About the Journal

Focus and Scope

The Division of University Mission and Ministry at Boston College is pleased to announce the launching of a new journal, dedicated to exploring questions about the nature of the university in the twenty-first century.  Its specific mission is to foster conversation about the ways that faith traditions incite researchers and teachers to ask new questions about the world and the place of human beings within it.  It invites reflection on the ways that these traditions act as catalysts for inquiry in the sciences and social sciences, the professions, and the liberal arts.  It asks researchers to reflect on the ways that new developments in their fields help them to raise questions of transcendence, and offer insights into moral questions.  It offers a forum for reflection on the ways that universities today relate to religious congregations and traditions, both in their organizational structures and in their teaching and research, while at the same time operating with the freedom of inquiry that characterizes academic life today.  Finally, it addresses the neuralgic question of how universities today iterate an approach to knowledge that might be described as rooted in religious faith.

Peer Review Process

Both the authors and reviewers of essays in this journal are members of the Boston College Roundtables.  Authors submit essays in advance of the biannual meetings, and these drafts are the subject of conversation during the meetings.

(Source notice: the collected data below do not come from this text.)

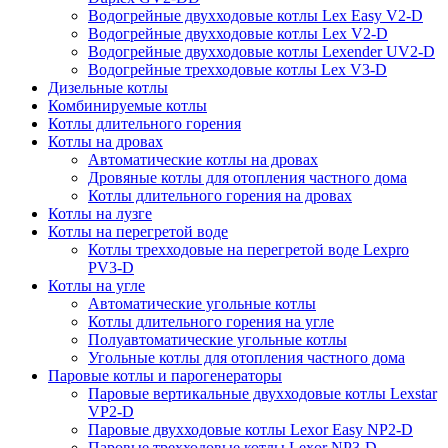
Водогрейные двухходовые котлы Lex Easy V2-D
Водогрейные двухходовые котлы Lex V2-D
Водогрейные двухходовые котлы Lexender UV2-D
Водогрейные трехходовые котлы Lex V3-D
Дизельные котлы
Комбинируемые котлы
Котлы длительного горения
Котлы на дровах
Автоматические котлы на дровах
Дровяные котлы для отопления частного дома
Котлы длительного горения на дровах
Котлы на лузге
Котлы на перегретой воде
Котлы трехходовые на перегретой воде Lexpro
PV3-D
Котлы на угле
Автоматические угольные котлы
Котлы длительного горения на угле
Полуавтоматические угольные котлы
Угольные котлы для отопления частного дома
Паровые котлы и парогенераторы
Паровые вертикальные двухходовые котлы Lexstar
VP2-D
Паровые двухходовые котлы Lexor Easy NP2-D
Паровые трехходовые котлы Lexor NP3-D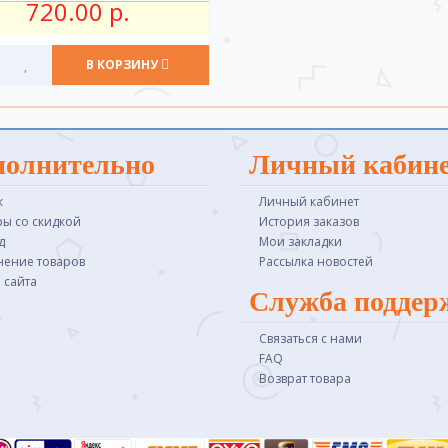
720.00 р.
В КОРЗИНУ
полнительно
Личный кабин
к
Личный кабинет
ры со скидкой
История заказов
д
Мои закладки
нение товаров
Рассылка новостей
 сайта
Служба поддер
Связаться с нами
FAQ
Возврат товара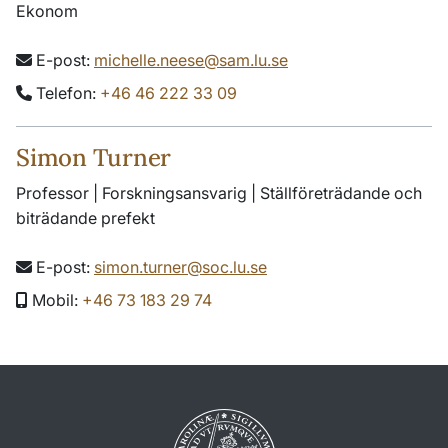
Ekonom
E-post:
michelle.neese@sam.lu.se
Telefon:
+46 46 222 33 09
Simon Turner
Professor | Forskningsansvarig | Ställföreträdande och
biträdande prefekt
E-post:
simon.turner@soc.lu.se
Mobil:
+46 73 183 29 74
Load More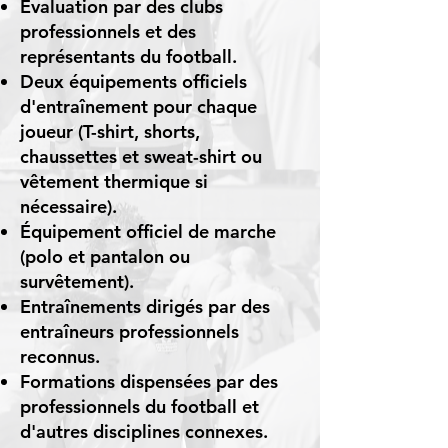
Évaluation par des clubs
professionnels et des
représentants du football.
Deux équipements officiels
d'entraînement pour chaque
joueur (T-shirt, shorts,
chaussettes et sweat-shirt ou
vêtement thermique si
nécessaire).
Équipement officiel de marche
(polo et pantalon ou
survêtement).
Entraînements dirigés par des
entraîneurs professionnels
reconnus.
Formations dispensées par des
professionnels du football et
d'autres disciplines connexes.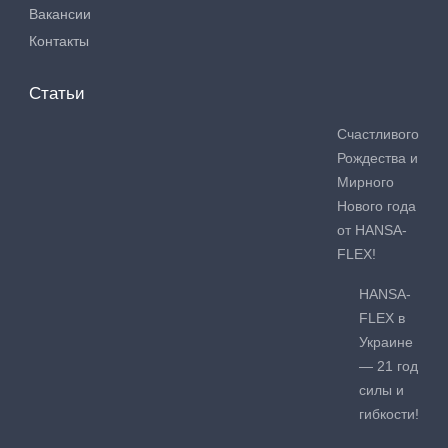
Вакансии
Контакты
Статьи
Счастливого
Рождества и
Мирного
Нового года
от HANSA-
FLEX!
HANSA-
FLEX в
Украине
— 21 год
силы и
гибкости!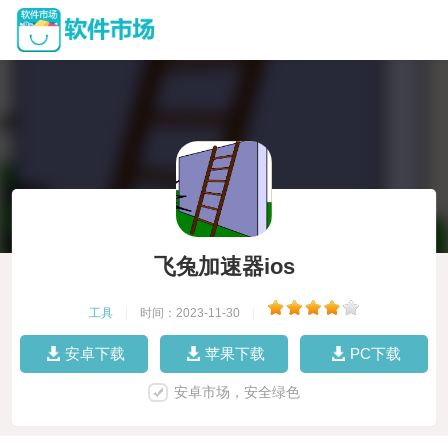
飞兔加速器ios
工具
|
时间：2023-11-30
|
安卓下载
苹果下载
PC下载
安卓市场，安全绿色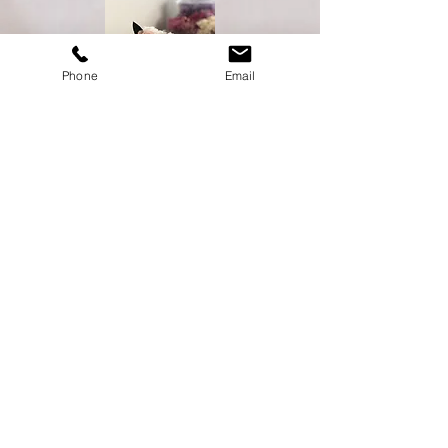
Phone
Email
​FFAプリザーブドフラワー
レッスン
【プリザーブドフラワー初級クラス】
プリザーブドフラワーの基礎を身につけてみたい方にオ
ススメ♪
5単位
全5回 ¥66,000
テキスト代2,300円
コサージュ パラレルラウンドアレンジメント リ
ース ラウンドブーケ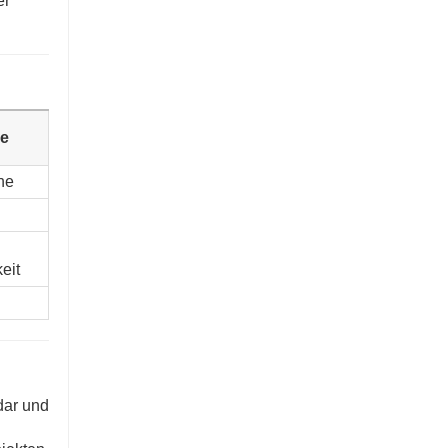
er
le
he
eit
dar und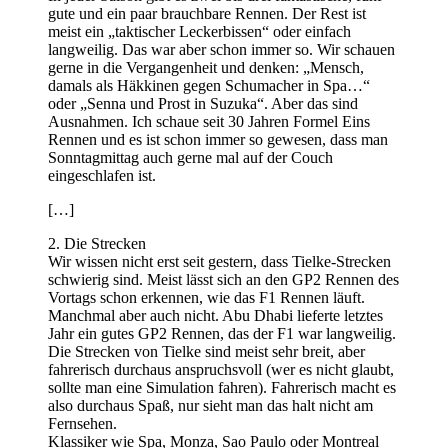
gute und ein paar brauchbare Rennen. Der Rest ist
meist ein „taktischer Leckerbissen“ oder einfach
langweilig. Das war aber schon immer so. Wir schauen
gerne in die Vergangenheit und denken: „Mensch,
damals als Häkkinen gegen Schumacher in Spa…“
oder „Senna und Prost in Suzuka“. Aber das sind
Ausnahmen. Ich schaue seit 30 Jahren Formel Eins
Rennen und es ist schon immer so gewesen, dass man
Sonntagmittag auch gerne mal auf der Couch
eingeschlafen ist.
[…]
2. Die Strecken
Wir wissen nicht erst seit gestern, dass Tielke-Strecken
schwierig sind. Meist lässt sich an den GP2 Rennen des
Vortags schon erkennen, wie das F1 Rennen läuft.
Manchmal aber auch nicht. Abu Dhabi lieferte letztes
Jahr ein gutes GP2 Rennen, das der F1 war langweilig.
Die Strecken von Tielke sind meist sehr breit, aber
fahrerisch durchaus anspruchsvoll (wer es nicht glaubt,
sollte man eine Simulation fahren). Fahrerisch macht es
also durchaus Spaß, nur sieht man das halt nicht am
Fernsehen.
Klassiker wie Spa, Monza, Sao Paulo oder Montreal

Following each meeting, authors take the feedback from their peers and revise the essays accordingly.  The final versions, printed here in the Journal, reflect the collegial process of conversation and insight.

Open Access Policy

This journal provides immediate open access to its content on the principle that making research freely available to the public supports a greater global exchange of knowledge.

Journal History

The journal was launched in 2013 after Boston College hosted a Roundtable for scholars and administrators at various Catholic universities in the United States.  A major question that led to the convening of the Roundtable and the journal was what difference the Catholic intellectual tradition made in the work of teaching and research undertaken at Catholic universities.  How did scholars and administrators see their work as reflecting, contributing to, and critiquing that tradition?  How did that tradition shape the kind of work that faculty undertake, and how did it influence their teaching?

In 2014 Boston College will host a second Roundtable for scholars and administrators at other universities rooted in faith traditions.  The journal will reflect the ways that these universities similarly draw connections between a faith tradition and the work of the institution.